High availability and recovery

High availability (HA) is a core discipline in an IT infrastructure to keep your apps up and running, even after a partial or full site failure. The main purpose of high availability is to eliminate potential points of failures in an IT infrastructure. For example, you can prepare for the failure of one system by adding redundancy and setting up failover mechanisms. Review what options you have to make your IBM Cloud Satellite® location highly available.

What level of availability do I need?

You can achieve high availability on different levels in your backing infrastructure for the Satellite location, the Satellite location control plane, and within the different components of the clusters that you deploy to the location. The level of availability that is best for you depends on several factors, such as your business requirements, the Service Level Agreements that you have with your customers, and the resources that you want to expend.

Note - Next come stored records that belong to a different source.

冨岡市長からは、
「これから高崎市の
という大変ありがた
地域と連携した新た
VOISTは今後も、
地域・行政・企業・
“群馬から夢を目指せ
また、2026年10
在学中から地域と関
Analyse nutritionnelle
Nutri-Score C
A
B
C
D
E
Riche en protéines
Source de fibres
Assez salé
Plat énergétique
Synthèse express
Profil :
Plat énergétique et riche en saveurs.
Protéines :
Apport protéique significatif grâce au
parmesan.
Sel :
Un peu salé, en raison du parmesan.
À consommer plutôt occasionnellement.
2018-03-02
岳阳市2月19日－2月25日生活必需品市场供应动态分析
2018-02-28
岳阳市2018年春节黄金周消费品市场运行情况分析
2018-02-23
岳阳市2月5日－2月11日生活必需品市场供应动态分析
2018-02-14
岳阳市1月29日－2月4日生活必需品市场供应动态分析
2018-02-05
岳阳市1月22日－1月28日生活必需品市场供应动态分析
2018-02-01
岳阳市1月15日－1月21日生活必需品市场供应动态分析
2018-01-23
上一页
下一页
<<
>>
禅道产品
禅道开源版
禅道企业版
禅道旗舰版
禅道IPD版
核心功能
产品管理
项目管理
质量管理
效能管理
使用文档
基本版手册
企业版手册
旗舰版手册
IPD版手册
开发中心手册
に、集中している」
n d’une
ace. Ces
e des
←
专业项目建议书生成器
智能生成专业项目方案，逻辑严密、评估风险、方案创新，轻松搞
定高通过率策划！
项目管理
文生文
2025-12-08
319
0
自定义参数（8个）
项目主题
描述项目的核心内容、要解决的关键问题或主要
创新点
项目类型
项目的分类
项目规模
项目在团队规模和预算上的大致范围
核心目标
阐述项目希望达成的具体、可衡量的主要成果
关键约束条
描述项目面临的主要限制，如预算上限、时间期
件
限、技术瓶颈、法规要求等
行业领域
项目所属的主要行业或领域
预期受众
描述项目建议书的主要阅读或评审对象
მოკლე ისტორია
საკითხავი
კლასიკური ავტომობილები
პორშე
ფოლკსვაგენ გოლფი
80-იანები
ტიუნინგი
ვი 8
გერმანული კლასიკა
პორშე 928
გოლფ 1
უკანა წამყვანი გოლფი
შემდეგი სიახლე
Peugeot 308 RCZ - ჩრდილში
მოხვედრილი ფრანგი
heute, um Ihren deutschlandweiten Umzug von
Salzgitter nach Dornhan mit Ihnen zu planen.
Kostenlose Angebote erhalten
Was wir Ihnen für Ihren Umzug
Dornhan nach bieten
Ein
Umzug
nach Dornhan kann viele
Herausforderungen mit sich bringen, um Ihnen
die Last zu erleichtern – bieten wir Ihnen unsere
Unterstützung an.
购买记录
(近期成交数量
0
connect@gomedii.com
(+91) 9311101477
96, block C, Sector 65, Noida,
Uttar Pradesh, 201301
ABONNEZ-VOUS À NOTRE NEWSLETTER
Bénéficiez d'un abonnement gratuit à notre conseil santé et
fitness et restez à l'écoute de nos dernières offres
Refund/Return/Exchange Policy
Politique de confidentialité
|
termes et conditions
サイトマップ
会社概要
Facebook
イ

What level of availability does IBM Cloud offer?

For IBM Cloud, see How IBM Cloud ensures high availability and disaster recovery.

For Satellite, review the following topics.

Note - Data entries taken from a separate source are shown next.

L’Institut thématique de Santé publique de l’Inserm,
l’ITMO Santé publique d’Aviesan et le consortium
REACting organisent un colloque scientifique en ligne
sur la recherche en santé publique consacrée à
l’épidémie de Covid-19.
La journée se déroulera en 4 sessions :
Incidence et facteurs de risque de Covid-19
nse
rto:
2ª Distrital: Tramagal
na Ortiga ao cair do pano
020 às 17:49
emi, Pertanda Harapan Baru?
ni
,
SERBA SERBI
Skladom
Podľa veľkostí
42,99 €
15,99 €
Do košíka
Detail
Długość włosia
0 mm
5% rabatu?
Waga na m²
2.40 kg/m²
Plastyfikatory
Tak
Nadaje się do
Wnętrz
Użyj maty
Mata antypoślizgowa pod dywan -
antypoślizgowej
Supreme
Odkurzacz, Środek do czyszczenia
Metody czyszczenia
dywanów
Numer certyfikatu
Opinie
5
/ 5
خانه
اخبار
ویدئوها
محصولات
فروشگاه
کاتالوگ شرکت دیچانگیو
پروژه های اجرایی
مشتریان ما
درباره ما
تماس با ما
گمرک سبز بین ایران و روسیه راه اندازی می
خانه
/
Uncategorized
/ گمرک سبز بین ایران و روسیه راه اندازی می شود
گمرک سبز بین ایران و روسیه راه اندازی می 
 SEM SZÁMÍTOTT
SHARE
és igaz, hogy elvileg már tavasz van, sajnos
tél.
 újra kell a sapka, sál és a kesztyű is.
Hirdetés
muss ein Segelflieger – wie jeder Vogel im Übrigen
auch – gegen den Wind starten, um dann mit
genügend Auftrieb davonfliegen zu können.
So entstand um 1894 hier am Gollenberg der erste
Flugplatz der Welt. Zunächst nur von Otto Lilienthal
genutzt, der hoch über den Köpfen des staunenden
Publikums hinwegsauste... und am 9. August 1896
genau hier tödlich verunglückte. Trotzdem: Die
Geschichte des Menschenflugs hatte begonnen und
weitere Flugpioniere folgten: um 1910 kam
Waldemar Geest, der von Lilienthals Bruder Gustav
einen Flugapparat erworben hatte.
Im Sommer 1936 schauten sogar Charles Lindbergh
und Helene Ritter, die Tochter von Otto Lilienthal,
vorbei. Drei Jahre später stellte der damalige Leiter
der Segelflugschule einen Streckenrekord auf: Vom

High availability of the Satellite management plane.
High availability of the Satellite control plane nodes.
High availability of IBM Cloud services.

Where is the service located?

See Supported IBM Cloud locations.

What am I responsible to configure backup and recovery options for?

See Your responsibilities.

Understanding high availability in IBM Cloud Satellite

To understand your high availability options in Satellite, it is important to understand the components that make up your Satellite location and how you can eliminate points of failure.

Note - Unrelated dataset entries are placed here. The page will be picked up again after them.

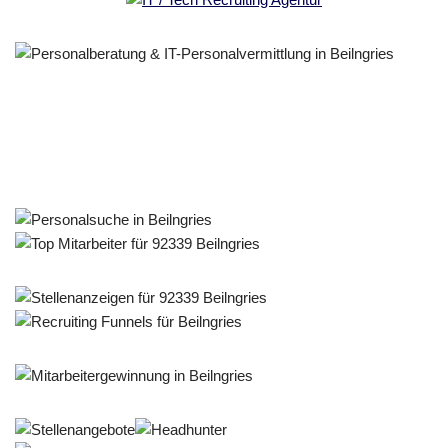
Personalberater & Recruiter
Dienstleistung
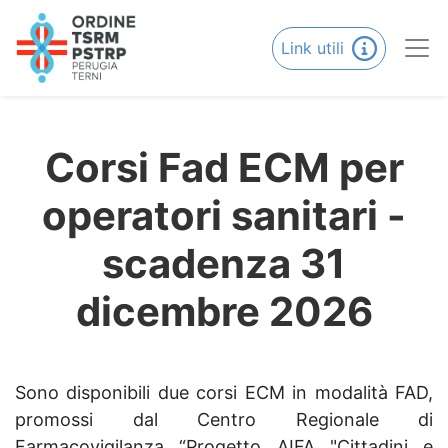
Link utili
Corsi Fad ECM per
operatori sanitari -
scadenza 31
dicembre 2026
Sono disponibili due corsi ECM in modalità FAD,
promossi dal Centro Regionale di
Farmacovigilanza “Progetto AIFA "Cittadini e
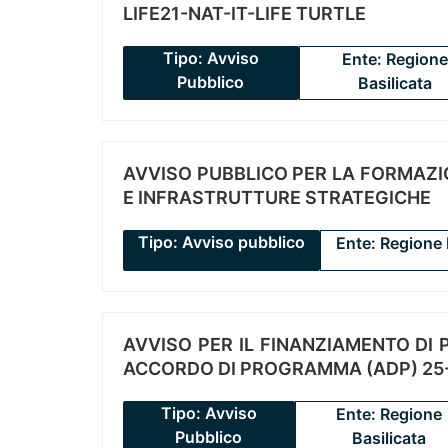
LIFE21-NAT-IT-LIFE TURTLE
Tipo: Avviso
Ente: Regione
Pubblico
Basilicata
AVVISO PUBBLICO PER LA FORMAZIO
E INFRASTRUTTURE STRATEGICHE
Tipo: Avviso pubblico
Ente: Regione 
AVVISO PER IL FINANZIAMENTO DI PR
ACCORDO DI PROGRAMMA (ADP) 25-
Tipo: Avviso
Ente: Regione
Pubblico
Basilicata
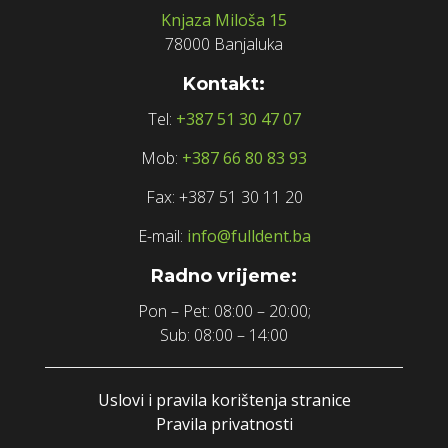
Knjaza Miloša 15
78000 Banjaluka
Kontakt:
Tel:
+387 51 30 47 07
Mob:
+387 66 80 83 93
Fax: +387 51 30 11 20
E-mail:
info@fulldent.ba
Radno vrijeme:
Pon – Pet: 08:00 – 20:00;
Sub: 08:00 – 14:00
Uslovi i pravila korištenja stranice
Pravila privatnosti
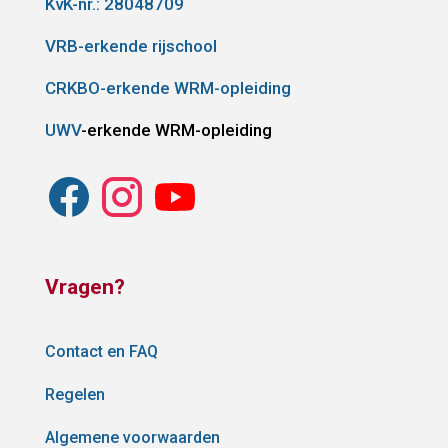
KvK-nr.: 28048709
VRB-erkende rijschool
CRKBO-erkende WRM-opleiding
UWV
-erkende WRM-opleiding
Vragen?
Contact en FAQ
Regelen
Algemene voorwaarden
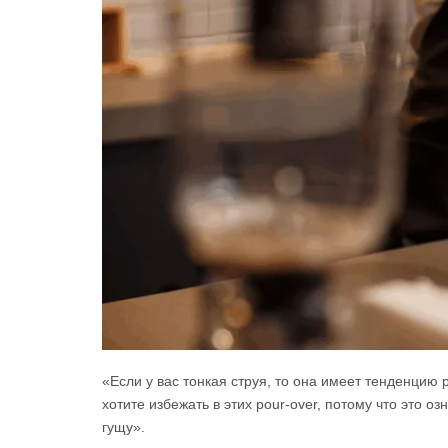
«Если у вас тонкая струя, то она имеет тенденцию р
хотите избежать в этих pour-over, потому что это 
гущу».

The following image shows specific areas to watch in the Satellite architecture so you can improve your high availability.

Satellite management plane
Satellite control plane nodes
IBM Cloud services that run in your Satellite location

High availability of the Satellite location control plane

When you create a Satellite location, you must choose an IBM Cloud multizone metro that runs and manages the Satellite control plane of your location. The control plane is in an IBM account and is managed by IBM Cloud.

IBM provides high availability for your Satellite location control plane in the following ways.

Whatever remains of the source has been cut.